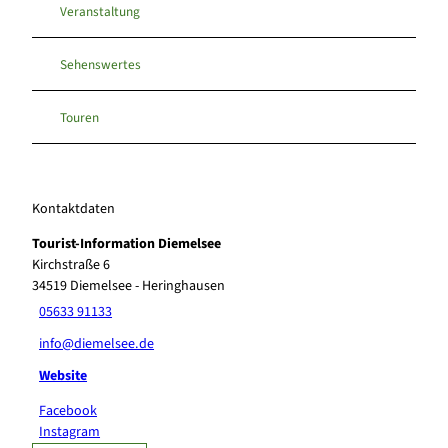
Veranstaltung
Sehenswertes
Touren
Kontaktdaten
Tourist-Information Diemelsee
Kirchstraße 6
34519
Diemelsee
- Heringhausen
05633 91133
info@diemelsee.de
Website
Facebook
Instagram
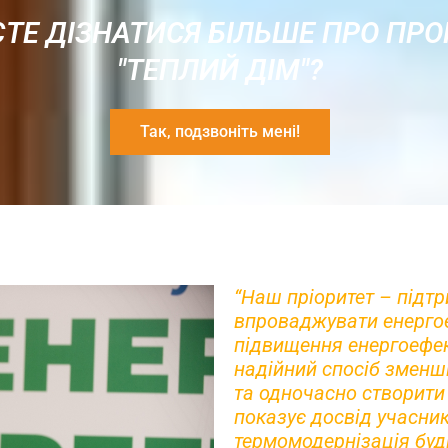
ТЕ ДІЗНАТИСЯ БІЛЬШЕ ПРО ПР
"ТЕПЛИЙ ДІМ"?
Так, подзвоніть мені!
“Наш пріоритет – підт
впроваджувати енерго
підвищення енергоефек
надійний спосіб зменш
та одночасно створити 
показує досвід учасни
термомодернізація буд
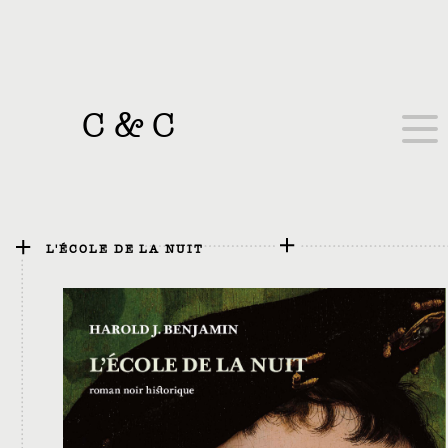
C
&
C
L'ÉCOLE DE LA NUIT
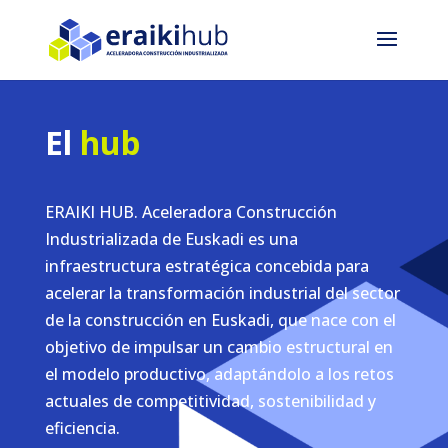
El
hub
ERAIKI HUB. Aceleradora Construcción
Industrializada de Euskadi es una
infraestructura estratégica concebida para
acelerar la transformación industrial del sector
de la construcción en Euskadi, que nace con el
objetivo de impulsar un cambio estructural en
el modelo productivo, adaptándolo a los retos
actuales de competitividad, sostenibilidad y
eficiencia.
==
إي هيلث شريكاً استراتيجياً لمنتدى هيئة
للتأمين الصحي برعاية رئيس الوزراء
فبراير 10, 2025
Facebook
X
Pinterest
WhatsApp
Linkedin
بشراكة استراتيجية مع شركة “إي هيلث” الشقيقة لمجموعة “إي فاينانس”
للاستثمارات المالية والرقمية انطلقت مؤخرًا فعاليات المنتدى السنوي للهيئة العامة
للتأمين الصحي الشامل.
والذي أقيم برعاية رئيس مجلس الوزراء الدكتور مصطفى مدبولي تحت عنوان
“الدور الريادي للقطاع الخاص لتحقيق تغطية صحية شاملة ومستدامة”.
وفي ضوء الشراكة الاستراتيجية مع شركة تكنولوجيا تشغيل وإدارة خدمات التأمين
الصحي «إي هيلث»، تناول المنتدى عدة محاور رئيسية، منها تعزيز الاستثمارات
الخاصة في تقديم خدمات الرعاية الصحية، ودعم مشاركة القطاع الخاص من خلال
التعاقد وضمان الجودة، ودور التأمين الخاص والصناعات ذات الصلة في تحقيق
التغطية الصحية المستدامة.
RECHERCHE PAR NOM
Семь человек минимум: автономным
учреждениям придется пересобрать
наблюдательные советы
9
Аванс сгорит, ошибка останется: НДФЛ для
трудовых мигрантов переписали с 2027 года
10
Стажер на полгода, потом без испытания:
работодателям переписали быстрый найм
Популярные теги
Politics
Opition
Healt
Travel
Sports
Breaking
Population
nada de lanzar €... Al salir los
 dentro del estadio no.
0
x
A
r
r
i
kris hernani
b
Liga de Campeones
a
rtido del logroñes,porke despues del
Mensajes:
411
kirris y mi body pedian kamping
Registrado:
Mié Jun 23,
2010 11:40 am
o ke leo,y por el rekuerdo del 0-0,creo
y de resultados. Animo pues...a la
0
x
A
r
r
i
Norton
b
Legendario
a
...
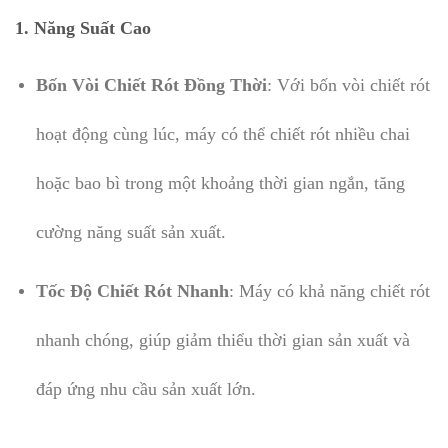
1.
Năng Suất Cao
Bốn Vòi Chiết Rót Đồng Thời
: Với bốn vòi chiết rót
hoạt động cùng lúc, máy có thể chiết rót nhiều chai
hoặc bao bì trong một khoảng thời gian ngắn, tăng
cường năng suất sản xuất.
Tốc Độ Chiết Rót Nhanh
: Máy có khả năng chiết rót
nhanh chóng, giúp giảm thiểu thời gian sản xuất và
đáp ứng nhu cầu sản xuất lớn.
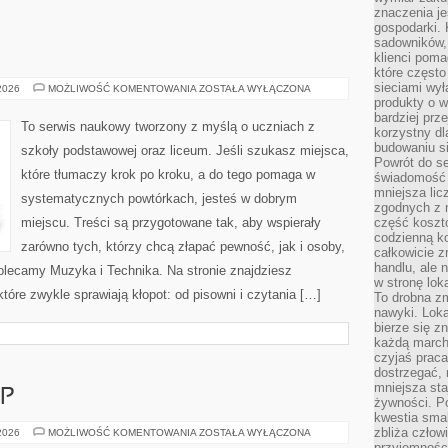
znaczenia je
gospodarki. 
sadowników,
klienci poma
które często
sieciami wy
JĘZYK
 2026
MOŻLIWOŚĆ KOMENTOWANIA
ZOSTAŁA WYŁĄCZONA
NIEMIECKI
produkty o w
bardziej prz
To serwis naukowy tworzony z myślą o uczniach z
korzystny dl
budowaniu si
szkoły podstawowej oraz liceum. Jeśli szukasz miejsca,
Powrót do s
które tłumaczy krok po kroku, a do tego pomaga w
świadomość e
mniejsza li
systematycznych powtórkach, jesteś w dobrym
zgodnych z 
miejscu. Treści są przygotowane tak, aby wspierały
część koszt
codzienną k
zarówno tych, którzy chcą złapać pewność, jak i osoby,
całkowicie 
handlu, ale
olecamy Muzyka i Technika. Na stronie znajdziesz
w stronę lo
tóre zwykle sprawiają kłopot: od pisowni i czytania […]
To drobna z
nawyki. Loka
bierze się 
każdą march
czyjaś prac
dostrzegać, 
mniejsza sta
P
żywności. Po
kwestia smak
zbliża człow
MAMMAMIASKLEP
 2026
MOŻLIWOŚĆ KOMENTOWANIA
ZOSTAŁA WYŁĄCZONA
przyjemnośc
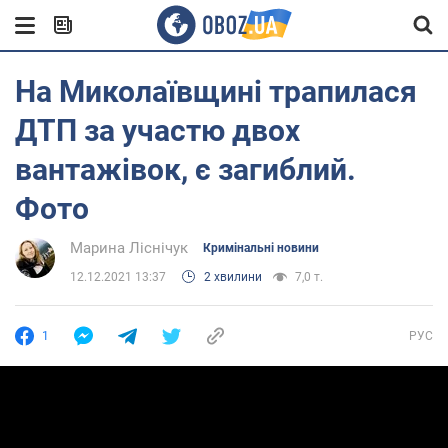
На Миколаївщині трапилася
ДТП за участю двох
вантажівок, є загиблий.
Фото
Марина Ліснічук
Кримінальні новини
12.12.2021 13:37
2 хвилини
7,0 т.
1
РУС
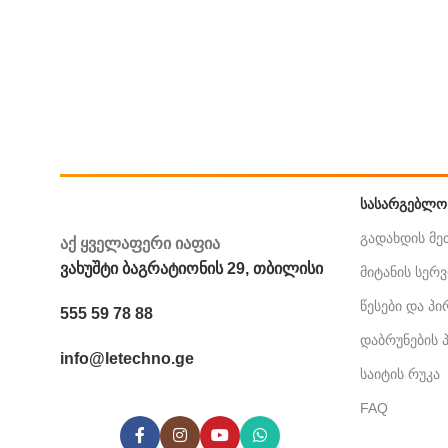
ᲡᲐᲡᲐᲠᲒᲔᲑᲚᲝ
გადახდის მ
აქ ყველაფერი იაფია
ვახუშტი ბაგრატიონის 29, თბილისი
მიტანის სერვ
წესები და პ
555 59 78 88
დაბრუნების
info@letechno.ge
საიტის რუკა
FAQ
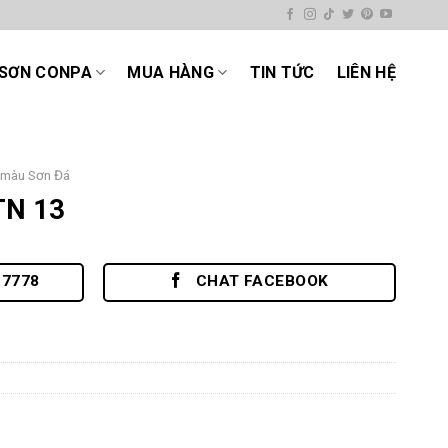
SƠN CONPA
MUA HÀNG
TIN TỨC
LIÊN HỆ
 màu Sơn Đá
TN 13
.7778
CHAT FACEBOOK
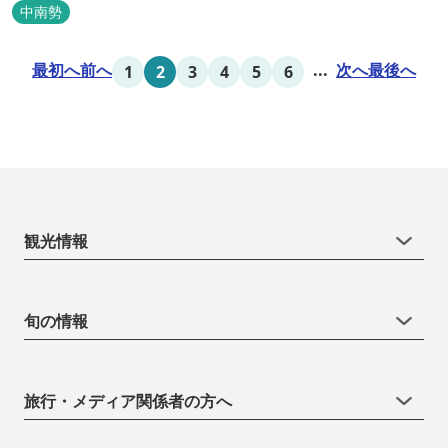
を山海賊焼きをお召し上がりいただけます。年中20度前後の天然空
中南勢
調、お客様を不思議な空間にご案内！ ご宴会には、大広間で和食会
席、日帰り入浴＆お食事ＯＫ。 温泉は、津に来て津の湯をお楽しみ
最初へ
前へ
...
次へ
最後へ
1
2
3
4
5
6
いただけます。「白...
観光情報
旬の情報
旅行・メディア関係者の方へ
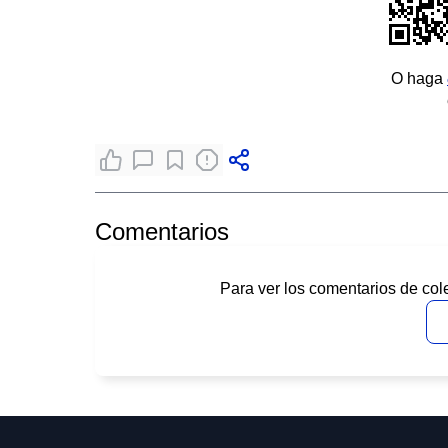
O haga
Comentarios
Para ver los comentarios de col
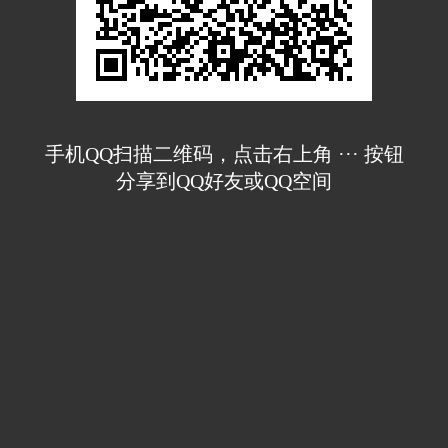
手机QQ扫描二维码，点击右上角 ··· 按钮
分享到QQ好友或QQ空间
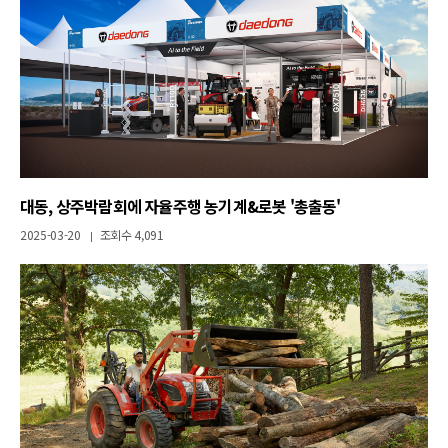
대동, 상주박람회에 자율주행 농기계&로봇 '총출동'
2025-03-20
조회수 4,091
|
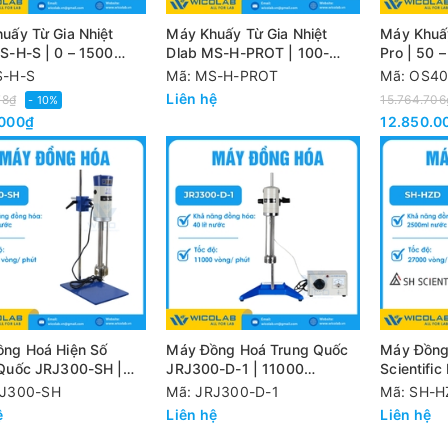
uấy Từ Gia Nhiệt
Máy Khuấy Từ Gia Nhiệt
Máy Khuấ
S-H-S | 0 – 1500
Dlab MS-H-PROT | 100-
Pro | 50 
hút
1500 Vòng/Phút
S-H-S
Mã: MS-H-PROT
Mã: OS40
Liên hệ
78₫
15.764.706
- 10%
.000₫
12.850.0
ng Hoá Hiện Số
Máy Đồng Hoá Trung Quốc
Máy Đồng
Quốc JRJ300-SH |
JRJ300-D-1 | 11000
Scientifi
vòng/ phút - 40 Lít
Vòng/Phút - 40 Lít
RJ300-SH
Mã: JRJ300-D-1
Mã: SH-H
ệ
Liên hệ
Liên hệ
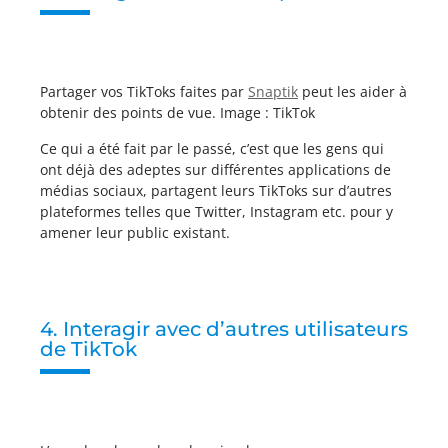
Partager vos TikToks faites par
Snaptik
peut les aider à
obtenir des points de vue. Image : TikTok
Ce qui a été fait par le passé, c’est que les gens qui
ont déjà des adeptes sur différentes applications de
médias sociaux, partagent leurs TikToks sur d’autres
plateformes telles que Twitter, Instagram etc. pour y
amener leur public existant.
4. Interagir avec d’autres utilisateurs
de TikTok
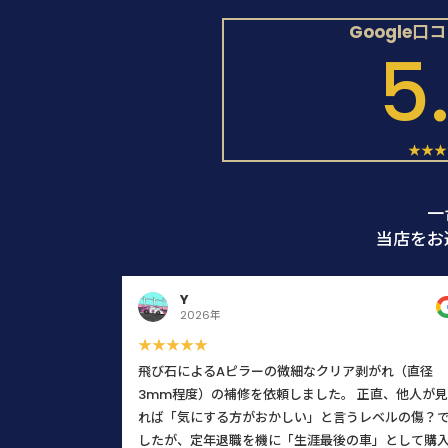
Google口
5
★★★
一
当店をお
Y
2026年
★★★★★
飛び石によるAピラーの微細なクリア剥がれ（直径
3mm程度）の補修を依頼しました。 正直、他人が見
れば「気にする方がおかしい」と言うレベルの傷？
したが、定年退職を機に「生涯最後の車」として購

Task to complete: Above are some records; quote exactly and only the lines that begin at the line containing "4. Interagir avec d’autres utilisateurs" and stop after the line containing "したが、定年退職を機に「生涯最後の車」として購", leaving out the pictures.

Result for this task:
4. Interagir avec d’autres utilisateurs
de TikTok
Google口
5
★★★
一
当店をお
Y
2026年
★★★★★
飛び石によるAピラーの微細なクリア剥がれ（直径
3mm程度）の補修を依頼しました。 正直、他人が見
れば「気にする方がおかしい」と言うレベルの傷？
したが、定年退職を機に「生涯最後の車」として購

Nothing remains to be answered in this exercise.